Contrary to the prevailing narrative that job insecurity is on the rise due to new “industry 4.0” technologies, jobs across the U.S. economy are more secure now than at any point in the past two decades, according to a new report from the Information Technology and Innovation Foundation (ITIF), the leading think tank for science and technology policy.
According to the report, U.S. workers now have a 5.8 percent chance of losing their jobs in any given quarter, down from a 7.3 percent chance in 1995. Instead of trying to slow down the pace technological change based on unfounded fears, ITIF argues policymakers should embrace measures to speed up innovation.

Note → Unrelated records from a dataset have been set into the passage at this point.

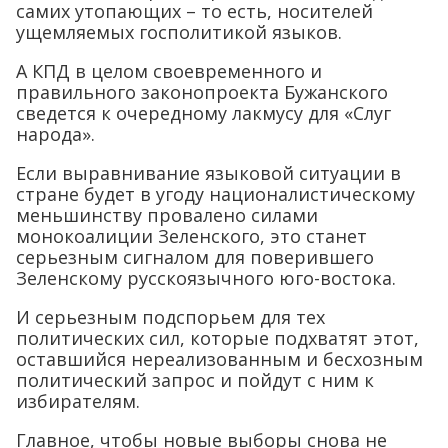
самих утопающих – то есть, носителей
ущемляемых госполитикой языков.
А КПД в целом своевременного и
правильного законопроекта Бужанского
сведется к очередному лакмусу для «Слуг
народа».
Если выравнивание языковой ситуации в
стране будет в угоду националистическому
меньшинству провалено силами
монокоалиции Зеленского, это станет
серьезным сигналом для поверившего
Зеленскому русскоязычного юго-востока.
И серьезным подспорьем для тех
политических сил, которые подхватят этот,
оставшийся нереализованным и бесхозным
политический запрос и пойдут с ним к
избирателям.
Главное, чтобы новые выборы снова не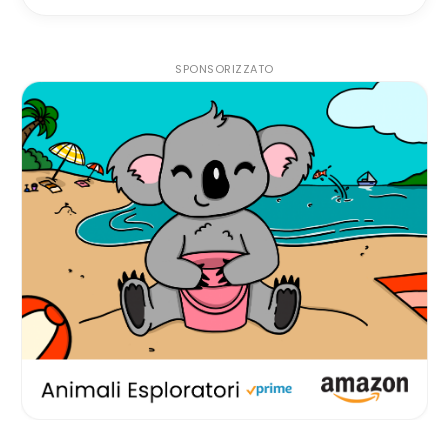
SPONSORIZZATO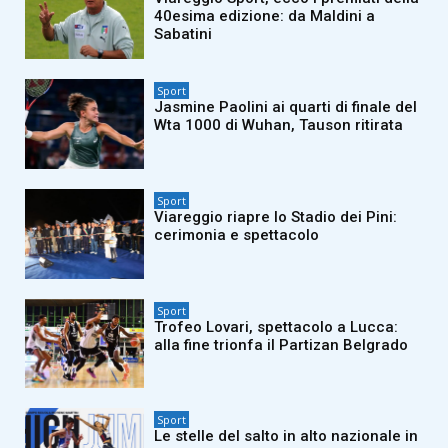
40esima edizione: da Maldini a
Sabatini
Sport
Jasmine Paolini ai quarti di finale del
Wta 1000 di Wuhan, Tauson ritirata
Sport
Viareggio riapre lo Stadio dei Pini:
cerimonia e spettacolo
Sport
Trofeo Lovari, spettacolo a Lucca:
alla fine trionfa il Partizan Belgrado
Sport
Le stelle del salto in alto nazionale in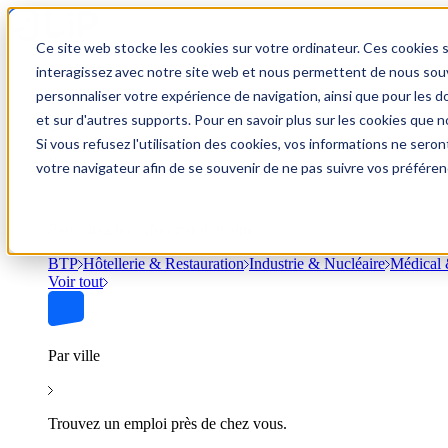
Ce site web stocke les cookies sur votre ordinateur. Ces cookies s
Trouver un emploi
interagissez avec notre site web et nous permettent de nous souve
personnaliser votre expérience de navigation, ainsi que pour les do
et sur d'autres supports. Pour en savoir plus sur les cookies que no
Si vous refusez l'utilisation des cookies, vos informations ne seront
Par secteur
votre navigateur afin de se souvenir de ne pas suivre vos préféren
Parcourez les offres par domaine.
BTP
Hôtellerie & Restauration
Industrie & Nucléaire
Médical 
Voir tout
Par ville
Trouvez un emploi près de chez vous.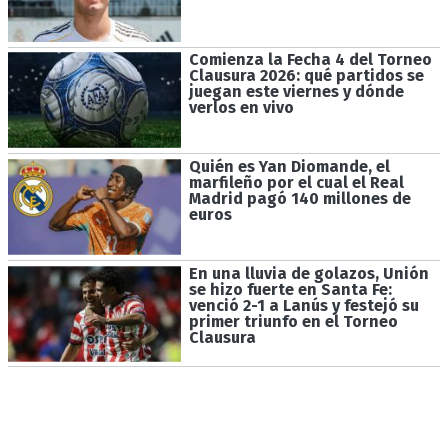
Comienza la Fecha 4 del Torneo
Clausura 2026: qué partidos se
juegan este viernes y dónde
verlos en vivo
Quién es Yan Diomande, el
marfileño por el cual el Real
Madrid pagó 140 millones de
euros
En una lluvia de golazos, Unión
se hizo fuerte en Santa Fe:
venció 2-1 a Lanús y festejó su
primer triunfo en el Torneo
Clausura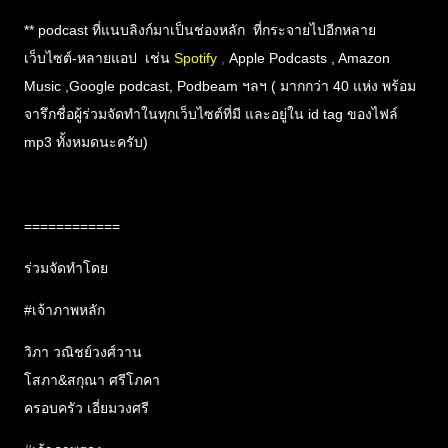
** podcast ที่แนบลิงก์มาเป็นช่องหลัก ที่กระจายไปอีกหลาย
เว็บไซต์-หลายแอป เช่น
Spotify
,
Apple Podcasts , Amazon
Music ,Google podcast, Podbeam ฯลฯ ( มากกว่า 40 แห่ง พร้อม
จารึกชื่อผู้ร่วมจัดทำในทุกเว็บไซต์ที่มี และอยู่ใน id tag ของไฟล์
mp3 ทั้งหมดนะครับ)
============
ร่วมจัดทำโดย
#เจ้าภาพหลัก
วิภา วณิชย์วงศ์วาน
โสภา&สกุณา ศรีโภคา
ครอบครัว เอี่ยมวงศรี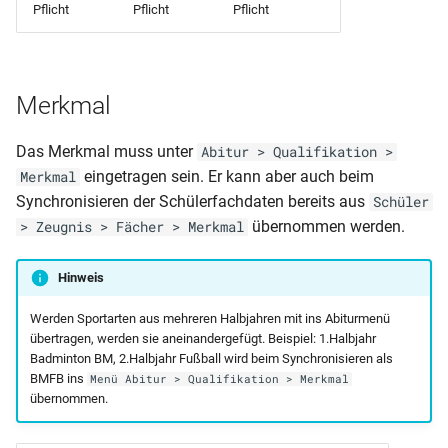
Klassenliste mit Fächern
Pflicht
Pflicht
Pflicht
mit Elterndaten
Klassenliste mit
Schülerliste (Klasse,
Geburtstagen
Geburtsdaten, Adresse,
Merkmal
Telefon)
Klassenliste mit
Das Merkmal muss unter
Abitur > Qualifikation >
Klassendaten
Schülerliste (Klasse,
eingetragen sein. Er kann aber auch beim
Merkmal
Geburtsdaten, Konfession,
Synchronisieren der Schülerfachdaten bereits aus
Klassenliste mit
Schüler
Geschlecht)
Klassensprechern
übernommen werden.
> Zeugnis > Fächer > Merkmal
Schülerliste (Klasse, Tutor,
Klassenliste mit
Merkmal B1, B2, B3, B4)
Hinweis
Schülersummendaten
Werden Sportarten aus mehreren Halbjahren mit ins Abiturmenü
(Klassenstufe und
Schülerliste (Anwesenheit
übertragen, werden sie aneinandergefügt. Beispiel: 1.Halbjahr
Klassenlehrer)
Ags)
Badminton BM, 2.Halbjahr Fußball wird beim Synchronisieren als
BMFB ins
Menü Abitur > Qualifikation > Merkmal
Klassenliste mit
Schülerliste (Bafög)
übernommen.
Schülersummendaten
(Religion und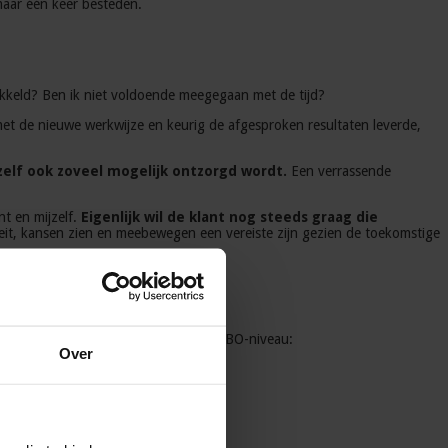
maar één keer besteden.
twikkeld? Ben ik niet voldoende meegegaan met de tijd?
et de nieuwe werkwijze en keurig de afgesproken resultaten leverde,
zelf ook zoveel mogelijk ontzorgd wordt.
Een verrassende
nt en mijzelf.
Eigenlijk wil de klant nog steeds graag die
viteit, kansen zien en meebewegen een vereiste zijn gezien de toekomstige
jk dan ook eens deze opleidingen op HBO-niveau:
Over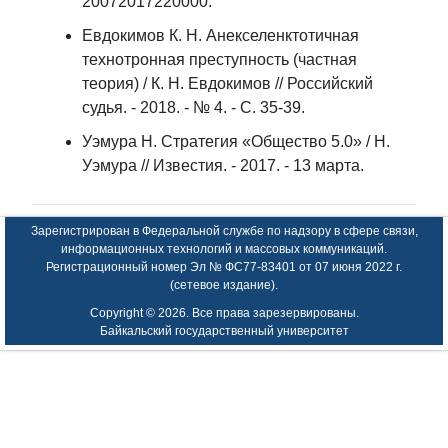
20072017220000.
Евдокимов К. Н. Анекселенктотичная
технотронная преступность (частная
теория) / К. Н. Евдокимов // Российский
судья. - 2018. - № 4. - С. 35-39.
Уэмура Н. Стратегия «Общество 5.0» / Н.
Уэмура // Известия. - 2017. - 13 марта.
Зарегистрирован в Федеральной службе по надзору в сфере связи,
информационных технологий и массовых коммуникаций.
Регистрационный номер Эл № ФС77-83401 от 07 июня 2022 г.
(сетевое издание).
Copyright ©
2026. Все права зарезервированы.
Байкальский государственный университет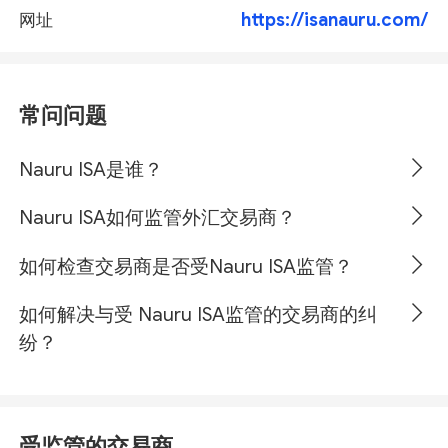
https://isanauru.com/
网址
常问问题
Nauru ISA是谁？
Nauru ISA如何监管外汇交易商？
如何检查交易商是否受Nauru ISA监管？
如何解决与受 Nauru ISA监管的交易商的纠
纷？
受监管的交易商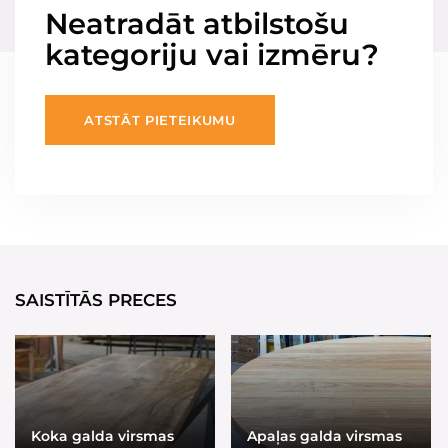
Neatradāt atbilstošu
kategoriju vai izmēru?
ATSTĀT PIETEIKUMU
SAISTĪTĀS PRECES
Koka galda virsmas
Apaļas galda virsmas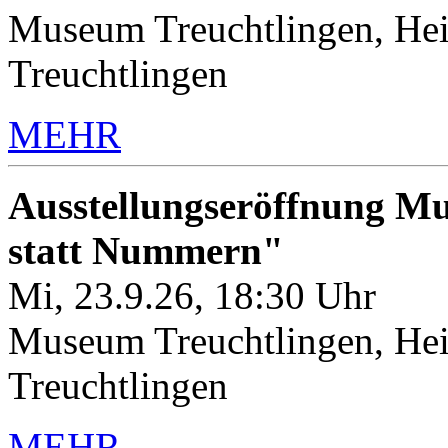
Museum Treuchtlingen, Hei
Treuchtlingen
MEHR
Ausstellungseröffnung M
statt Nummern"
Mi, 23.9.26, 18:30 Uhr
Museum Treuchtlingen, Hei
Treuchtlingen
MEHR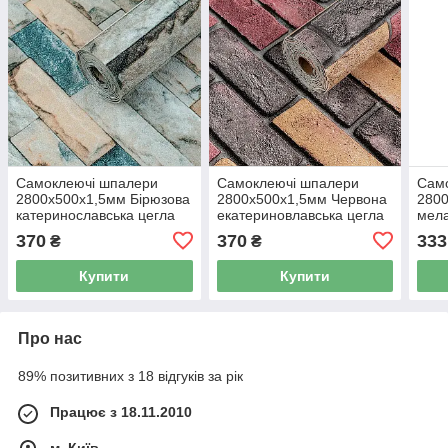
Самоклеючі шпалери
Самоклеючі шпалери
Сам
2800х500х1,5мм Бірюзова
2800х500х1,5мм Червона
280
катеринославська цегла
екатериновлавська цегла
мел
(D) SW-00001943
(D) SW-00001944
370
370
333
₴
₴
Купити
Купити
Про нас
89% позитивних з 18 відгуків за рік
Працює з 18.11.2010
м. Київ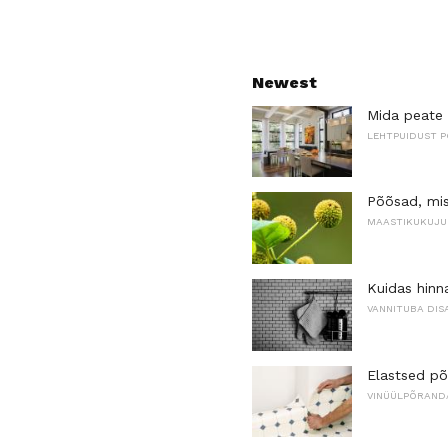
Newest
Mida peate
LEHTPUIDUST 
Põõsad, mis
MAASTIKUKUJU
Kuidas hinn
VANNITUBA DIS
Elastsed põ
VINÜÜLPÕRAND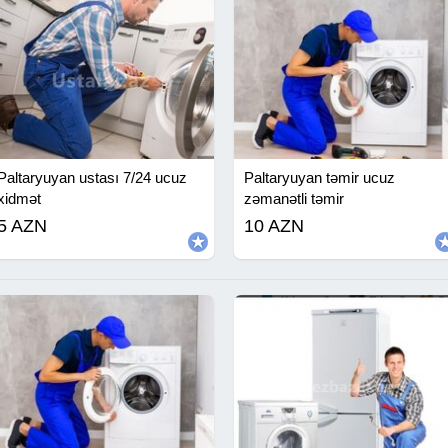
Paltaryuyan ustası 7/24 ucuz
Paltaryuyan təmir ucuz
xidmət
zəmanətli təmir
5 AZN
10 AZN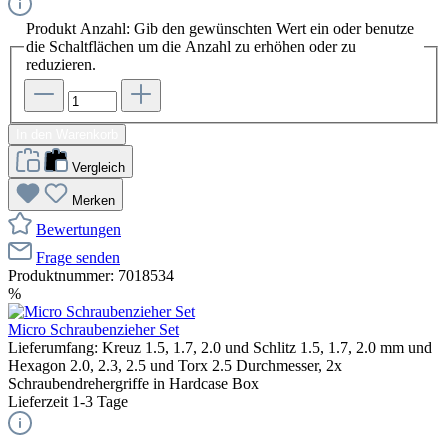
Produkt Anzahl: Gib den gewünschten Wert ein oder benutze
die Schaltflächen um die Anzahl zu erhöhen oder zu
reduzieren.
In den Warenkorb
Vergleich
Merken
Bewertungen
Frage senden
Produktnummer:
7018534
%
Micro Schraubenzieher Set
Lieferumfang: Kreuz 1.5, 1.7, 2.0 und Schlitz 1.5, 1.7, 2.0 mm und
Hexagon 2.0, 2.3, 2.5 und Torx 2.5 Durchmesser, 2x
Schraubendrehergriffe in Hardcase Box
Lieferzeit 1-3 Tage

“The prevailing narrative of accelerating job loss due to new technology is just a myth,” said ITIF President Robert D. Atkinson, who co-authored the report. “The number of workers laid off each year as a share of all jobs has actually decreased steadily since the mid-1990s. Moreover, despite major employment disruption in the early stages of COVID-19, the rate of job loss has returned to the pre-pandemic trend line.”
Using data from the U.S. Bureau of Labor Statistics (BLS), ITIF examined 10 industries—construction, leisure and hospitality, professional and business services, retail trade, transportation and warehousing, wholesale trade, financial activities, information, education and health services, and manufacturing—and found that in all of them, rates of job loss were lower in Q3 of 2020 than in 1995.
The COVID-19 pandemic led to a spike in lost jobs in Q2 of 2020, with the leisure and hospitality industries being hit the hardest at 45 percent. But Q3 of 2020 shows that the trend of job loss rates continues to decline among all sectors, with the leisure and hospitality industry returning down to 9 percent.
According to ITIF’s analysis, relative job security remained stable from 1995 to 2000, with workers facing a 7.5 percent chance of job loss. Unsurprisingly, the two major recessions in the 2000s increased job instability and layoffs. Since then, job losses have consistently declined across the economy, and most recent BLS data indicates a similar trend in the post-pandemic recovery.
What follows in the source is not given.